TASK TO COMPLETE: Exact copy, pictures excluded: write out every line below.

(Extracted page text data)
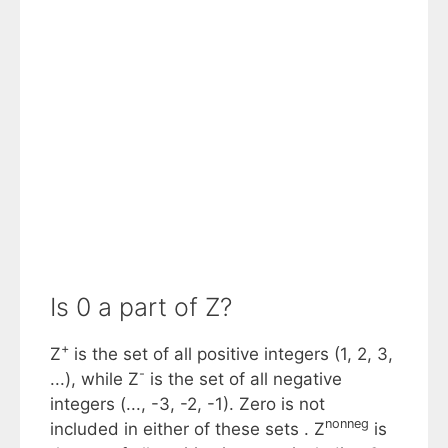
Is 0 a part of Z?
+
Z
is the set of all positive integers (1, 2, 3,
-
...), while Z
is the set of all negative
integers (..., -3, -2, -1). Zero is not
nonneg
included in either of these sets . Z
is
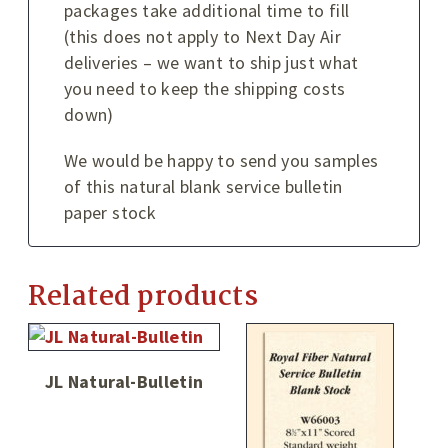
packages take additional time to fill
(this does not apply to Next Day Air
deliveries – we want to ship just what
you need to keep the shipping costs
down)
We would be happy to send you samples
of this natural blank service bulletin
paper stock
Related products
JL Natural-Bulletin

RESPONSE TO THE TASK:
Is 0 a part of Z?
+
Z
is the set of all positive integers (1, 2, 3,
-
...), while Z
is the set of all negative
integers (..., -3, -2, -1). Zero is not
nonneg
included in either of these sets . Z
is
packages take additional time to fill
(this does not apply to Next Day Air
deliveries – we want to ship just what
you need to keep the shipping costs
down)
We would be happy to send you samples
of this natural blank service bulletin
paper stock
Related products
JL Natural-Bulletin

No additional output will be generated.